• Activity: Only the lines holding "Universitatea" are wanted here; copy each from the listing.

• Dataset:
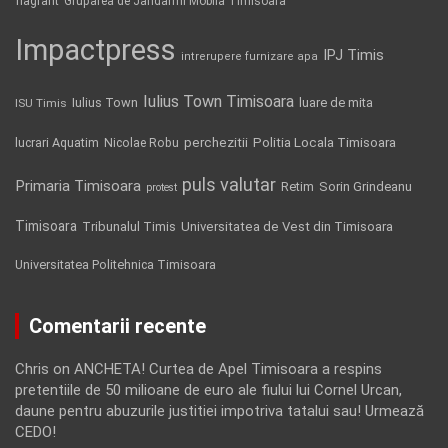
flagrant
Gruparea de Jandarmi Mobila Timisoara
Impactpress
IPJ Timis
intrerupere furnizare apa
Iulius Town Timisoara
Iulius Town
luare de mita
ISU Timis
Politia Locala Timisoara
lucrari Aquatim
perchezitii
Nicolae Robu
puls valutar
Primaria Timisoara
Retim
Sorin Grindeanu
protest
Timisoara
Tribunalul Timis
Universitatea de Vest din Timisoara
Universitatea Politehnica Timisoara
Comentarii recente
Chris
on
ANCHETA! Curtea de Apel Timisoara a respins
pretentiile de 50 milioane de euro ale fiului lui Cornel Urcan,
daune pentru abuzurile justitiei impotriva tatalui sau! Urmează
CEDO!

• Exercise output:
Universitatea de Vest din Timisoara
Universitatea Politehnica Timisoara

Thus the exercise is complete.